This wouldn't interfere with any other updates, so I felt good about it running when the system was not-too-busy. I'd then write a script to run that in a loop, with sleeps to allow the replicas a chance to catch their breath. Then, when the rowcount finally dipped below 1000, I'd issue the final

DELETE FROM my_table WHERE expiration_date < :'some_archive_date';

And this was ok, because at that point I have good reason to believe that there are at most 1000 rows lingering out there, so waiting on locks for those was no big deal.

But a query like this involves one scan along one index (or worse, a seq scan) followed by another scan, either index or seq. Either way, we're taking up a lot of cache with rows we don't even care about.
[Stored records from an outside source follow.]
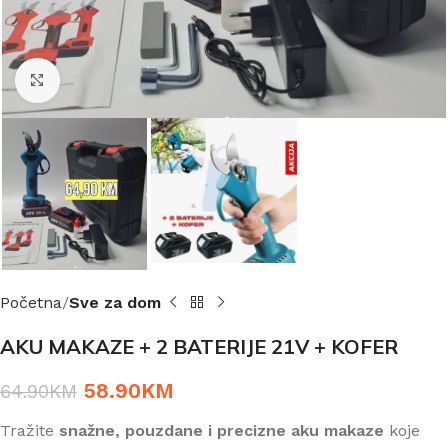
Click to enlarge
Početna
Sve za dom
AKU MAKAZE + 2 BATERIJE 21V + KOFER
58.90
KM
64.90
KM
Tražite
snažne, pouzdane i precizne aku makaze
koje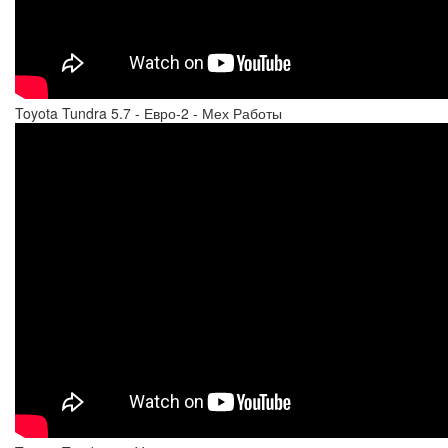
Toyota Tundra 5.7 - Евро-2 - Мех Работы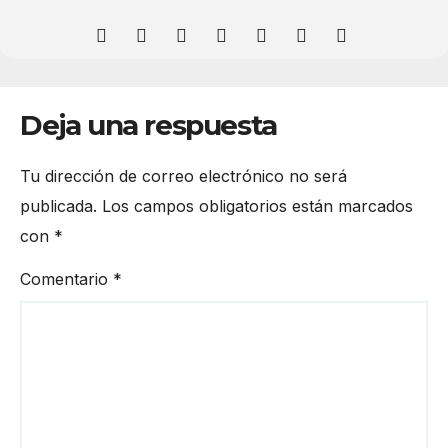
Deja una respuesta
Tu dirección de correo electrónico no será
publicada.
Los campos obligatorios están marcados
con
*
Comentario
*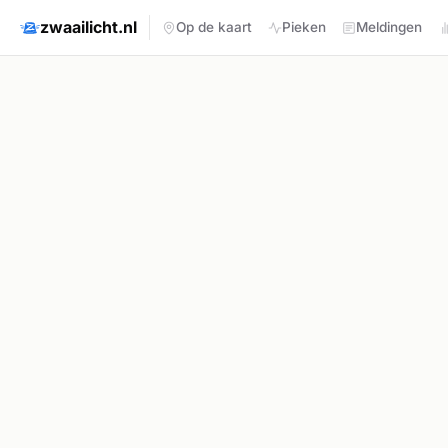
zwaailicht.nl
Op de kaart
Pieken
Meldingen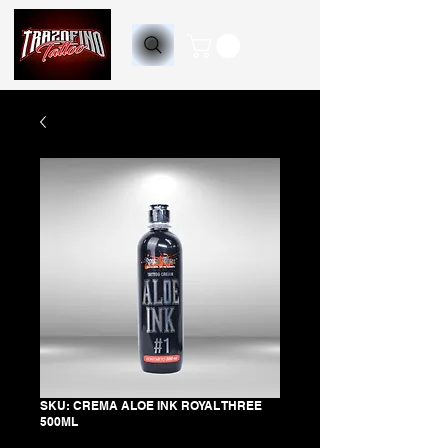
SKU: CREMA ALOE INK ROYAL THREE
500ML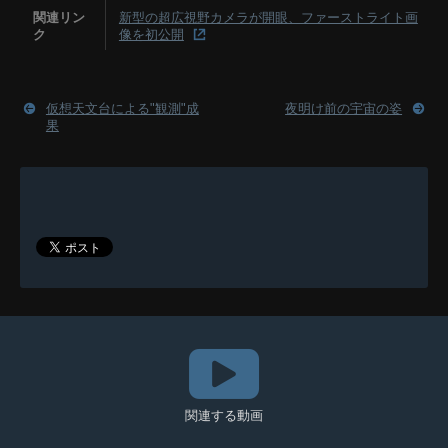
関連リン
新型の超広視野カメラが開眼、ファーストライト画
ク
像を初公開
仮想天文台による"観測"成
夜明け前の宇宙の姿
果
関連する動画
Then in v12, the query planner got hip to bitmap tidscans, allowing for this optimization:

WITH doomed AS (
    SELECT t.ctid AS tid
    FROM my_table AS t
    WHERE t.expiration_date < :'some_archive_date'
    FOR UPDATE SKIP LOCKED
    LIMIT 1000 )
DELETE FROM my_table
USING doomed WHERE my_table.ctid = doomed.tid;

And this works pretty well, especially if you set up a partial index to meet the quals in the CTE. But we don't document this anywhere, and until UPDATE and DELETE get a LIMIT clause, we probably should document this workaround.
Вложения

Re: Document efficient self-joins / UPDATE LIMIT techniques.

От
Corey Huinker
Дата:
On Wed, Jun 28, 2023 at 2:20 PM Corey Huinker <corey.huinker@gmail.com> wrote:
This patch adds a few examples to demonstrate the following:

Bumping so CF app can see thread.

Re: Document efficient self-joins / UPDATE LIMIT techniques.

От
jian he
Дата:
Hi.
-----------------------------------------
In cases where a DML operation involving many rows must be performed,
and that table experiences numerous other simultaneous DML operations,
a FOR UPDATE clause used in conjunction with SKIP LOCKED can be useful
for performing partial DML operations:

WITH mods AS (SELECT ctid FROM mytable
              WHERE status = 'active' AND retries > 10
              ORDER BY id FOR UPDATE SKIP LOCKED)
UPDATE mytable SET status = 'failed'
FROM mods WHERE mytable.ctid = mods.ctid

This allows the DML operation to be performed in parts, avoiding
locking, until such time as the set of rows that remain to be modified
is small enough that the locking will not affect overall performance,
at which point the same statement can be issued without the SKIP
LOCKED clause to ensure that no rows were overlooked.
----------------------------------
mods found out the ctids to be updated, update mytable actually do the update.
I didn't get "This allows the DML operation to be performed in parts".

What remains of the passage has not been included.